I'm surprised that the RSS graphs still look similar to the ones for the unpatched 0.1 repro, but that may be due to jemalloc; I'm inclined to treat valgrind as a source of truth.

@carllerche any thoughts? Shall I go ahead and open a PR against v0.1.x to backport the 0.2 semaphore impl?

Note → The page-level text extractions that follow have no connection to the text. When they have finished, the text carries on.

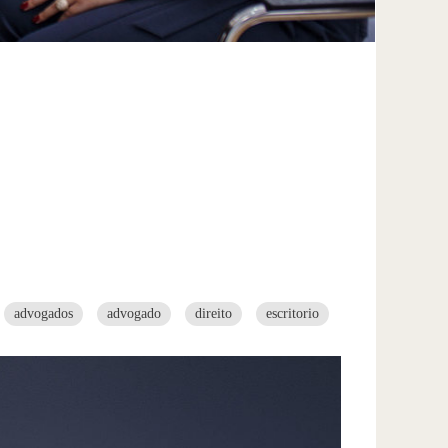
advogados
advogado
direito
escritorio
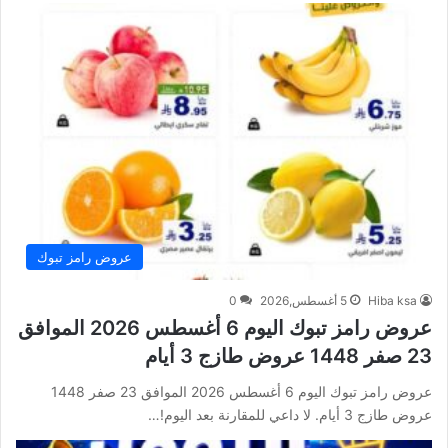
عروض رامز تبوك
Hiba ksa
5 أغسطس,2026
0
عروض رامز تبوك اليوم 6 أغسطس 2026 الموافق
23 صفر 1448 عروض طازج 3 أيام
عروض رامز تبوك اليوم 6 أغسطس 2026 الموافق 23 صفر 1448
عروض طازج 3 أيام. لا داعي للمقارنة بعد اليوم!…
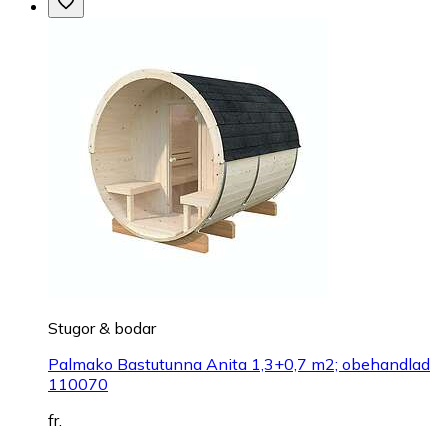
Stugor & bodar
Palmako Bastutunna Anita 1,3+0,7 m2; obehandlad
110070
fr.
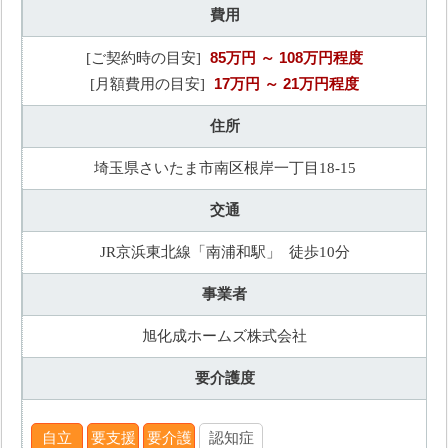
費用
85万円
～ 108万円程度
[ご契約時の目安]
17万円
～ 21万円程度
[月額費用の目安]
住所
埼玉県さいたま市南区根岸一丁目18-15
交通
JR京浜東北線「南浦和駅」 徒歩10分
事業者
旭化成ホームズ株式会社
要介護度
自立
要支援
要介護
認知症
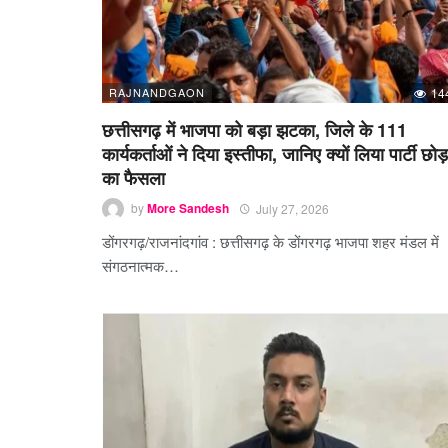
RAJNANDGAON
14
छत्तीसगढ़ में भाजपा को बड़ा झटका, जिले के 111
कार्यकर्ताओं ने दिया इस्तीफा, जानिए क्यों लिया पार्टी छोड़
का फैसला
by
More Sandesh
July 27, 2026
डोंगरगढ़/राजनांदगांव : छत्तीसगढ़ के डोंगरगढ़ भाजपा शहर मंडल में
संगठनात्मक…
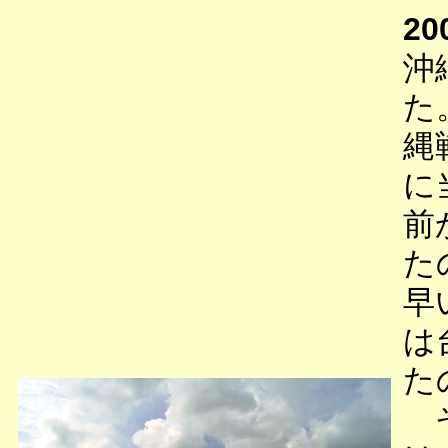
20
沖
た
縄
に
前
た
早
は
た
そ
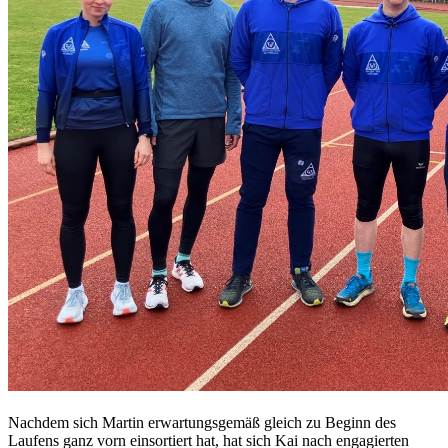
Nachdem sich Martin erwartungsgemäß gleich zu Beginn des
Laufens ganz vorn einsortiert hat, hat sich Kai nach engagierten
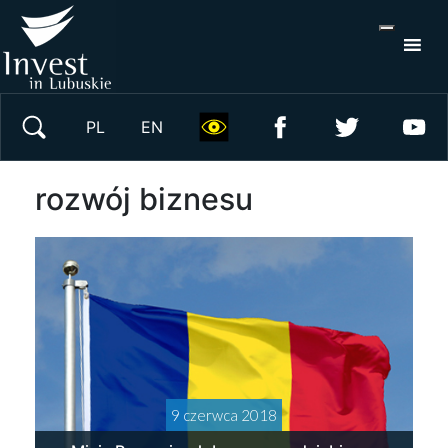
S
×
Wyszukaj w serwisie
PL
EN
rozwój biznesu
9 czerwca 2018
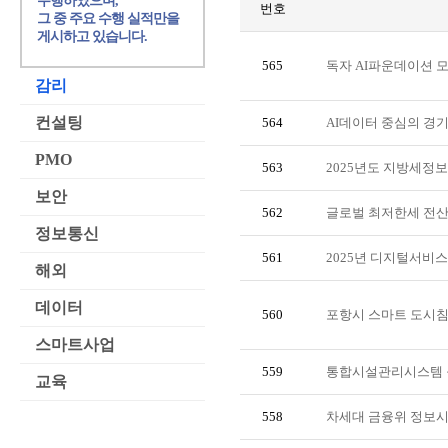
수행하였으며,
번호
그 중 주요 수행 실적만을
게시하고 있습니다.
565
독자 AI파운데이션 
감리
컨설팅
564
AI데이터 중심의 경
PMO
563
2025년도 지방세정
보안
562
글로벌 최저한세 전산
정보통신
561
2025년 디지털서비
해외
데이터
560
포항시 스마트 도시
스마트사업
559
통합시설관리시스템 
교육
558
차세대 금융위 정보시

hawkw commented 4 years ago

An update on this: we believe that an issue still exists in the tokio 0.2 version of Semaphore where the memory used by the semaphore grows when a clone is polled and then dropped without having acquired a permit. However, all allocated memory is released when the Semaphore itself is dropped, so valgrind doesn't report a leak. In the 0.1 semaphore, it's likely that allocations were actually lost (and not freed when dropping the semaphore), resulting in a leak detected by valgrind.